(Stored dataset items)
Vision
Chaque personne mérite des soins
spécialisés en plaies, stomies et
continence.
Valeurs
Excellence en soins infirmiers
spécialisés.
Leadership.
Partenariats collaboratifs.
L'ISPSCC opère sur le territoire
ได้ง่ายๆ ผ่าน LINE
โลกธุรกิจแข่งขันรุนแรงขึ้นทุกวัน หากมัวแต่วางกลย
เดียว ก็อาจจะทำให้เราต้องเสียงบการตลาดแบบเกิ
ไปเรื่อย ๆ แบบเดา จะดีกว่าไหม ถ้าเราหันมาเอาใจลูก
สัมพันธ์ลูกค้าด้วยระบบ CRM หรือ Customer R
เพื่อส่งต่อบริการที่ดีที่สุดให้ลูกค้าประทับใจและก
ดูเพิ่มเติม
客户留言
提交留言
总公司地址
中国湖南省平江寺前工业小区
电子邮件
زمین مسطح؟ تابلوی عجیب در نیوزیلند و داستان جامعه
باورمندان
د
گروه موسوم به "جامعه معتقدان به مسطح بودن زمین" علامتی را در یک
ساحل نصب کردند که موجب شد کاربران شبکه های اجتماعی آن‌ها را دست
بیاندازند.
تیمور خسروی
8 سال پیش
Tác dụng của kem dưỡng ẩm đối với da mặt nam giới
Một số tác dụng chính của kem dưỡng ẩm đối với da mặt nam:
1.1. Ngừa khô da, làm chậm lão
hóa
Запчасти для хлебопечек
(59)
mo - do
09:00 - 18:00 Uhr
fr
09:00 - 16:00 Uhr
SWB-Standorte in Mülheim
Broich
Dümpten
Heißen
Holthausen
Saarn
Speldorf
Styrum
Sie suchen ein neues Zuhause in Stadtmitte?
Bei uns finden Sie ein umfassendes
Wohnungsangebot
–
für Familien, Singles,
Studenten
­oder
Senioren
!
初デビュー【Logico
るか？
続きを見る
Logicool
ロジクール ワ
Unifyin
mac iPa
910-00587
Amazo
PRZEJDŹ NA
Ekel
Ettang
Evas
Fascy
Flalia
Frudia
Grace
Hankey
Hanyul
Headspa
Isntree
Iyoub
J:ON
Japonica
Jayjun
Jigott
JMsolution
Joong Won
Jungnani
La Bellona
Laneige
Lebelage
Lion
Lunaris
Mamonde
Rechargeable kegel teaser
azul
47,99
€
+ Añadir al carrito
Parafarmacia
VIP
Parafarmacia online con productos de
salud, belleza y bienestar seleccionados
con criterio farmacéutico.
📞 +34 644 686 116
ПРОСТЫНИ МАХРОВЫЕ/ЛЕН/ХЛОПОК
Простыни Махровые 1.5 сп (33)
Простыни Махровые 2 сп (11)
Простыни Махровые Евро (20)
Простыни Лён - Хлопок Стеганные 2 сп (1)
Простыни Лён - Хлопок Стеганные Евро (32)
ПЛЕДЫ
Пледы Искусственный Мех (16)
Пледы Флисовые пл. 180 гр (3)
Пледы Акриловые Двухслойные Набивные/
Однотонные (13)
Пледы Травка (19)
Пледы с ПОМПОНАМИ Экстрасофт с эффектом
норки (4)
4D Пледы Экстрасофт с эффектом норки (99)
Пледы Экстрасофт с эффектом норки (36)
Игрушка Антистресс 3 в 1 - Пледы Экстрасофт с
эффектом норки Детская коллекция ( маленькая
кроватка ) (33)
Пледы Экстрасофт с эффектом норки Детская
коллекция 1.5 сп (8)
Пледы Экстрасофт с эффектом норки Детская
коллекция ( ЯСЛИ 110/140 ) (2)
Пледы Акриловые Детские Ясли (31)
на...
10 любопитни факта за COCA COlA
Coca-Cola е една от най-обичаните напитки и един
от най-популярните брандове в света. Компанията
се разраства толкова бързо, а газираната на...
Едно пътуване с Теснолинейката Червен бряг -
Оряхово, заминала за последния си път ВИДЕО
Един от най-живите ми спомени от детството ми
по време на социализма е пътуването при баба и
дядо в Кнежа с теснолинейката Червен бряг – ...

--

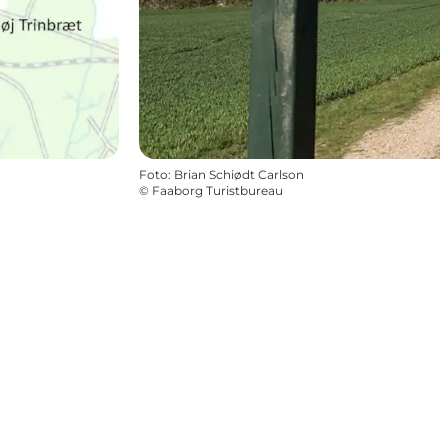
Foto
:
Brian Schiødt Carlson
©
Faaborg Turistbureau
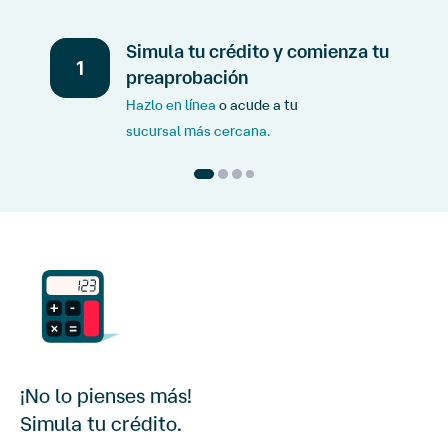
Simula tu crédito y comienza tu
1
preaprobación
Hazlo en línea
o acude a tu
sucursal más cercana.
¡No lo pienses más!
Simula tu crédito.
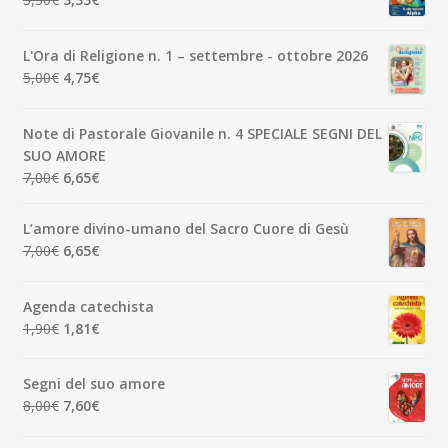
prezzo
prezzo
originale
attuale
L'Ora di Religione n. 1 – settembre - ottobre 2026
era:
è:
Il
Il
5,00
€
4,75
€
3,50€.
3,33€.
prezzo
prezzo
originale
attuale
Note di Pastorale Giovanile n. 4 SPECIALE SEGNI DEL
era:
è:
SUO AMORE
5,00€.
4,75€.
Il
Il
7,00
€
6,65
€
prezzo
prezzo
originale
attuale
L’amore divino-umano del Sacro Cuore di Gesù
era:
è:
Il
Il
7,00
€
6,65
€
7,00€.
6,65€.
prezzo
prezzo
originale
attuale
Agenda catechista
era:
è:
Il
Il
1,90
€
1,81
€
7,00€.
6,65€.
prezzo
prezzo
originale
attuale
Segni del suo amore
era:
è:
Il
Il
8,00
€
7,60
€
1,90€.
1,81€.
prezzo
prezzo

• PROBLEM TO SOLVE: Above are the records. Identify each line that contains the word "soins".

• SOLVED EXERCISE:
Chaque personne mérite des soins
Excellence en soins infirmiers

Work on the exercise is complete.